Data below >>
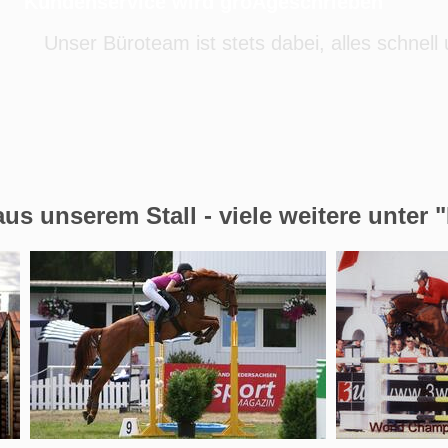
Kundenservice wird groÃgeschrieben
Unser Büroteam ist stets dabei, alles schnell
us unserem Stall - viele weitere unter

Your task >> Everything from the line with "Unser Büroteam ist stets dabei, alles schnell" through the last line of the data is to be retyped verbatim, with no other text.

Your solution >>
Unser Büroteam ist stets dabei, alles schnell
us unserem Stall - viele weitere unter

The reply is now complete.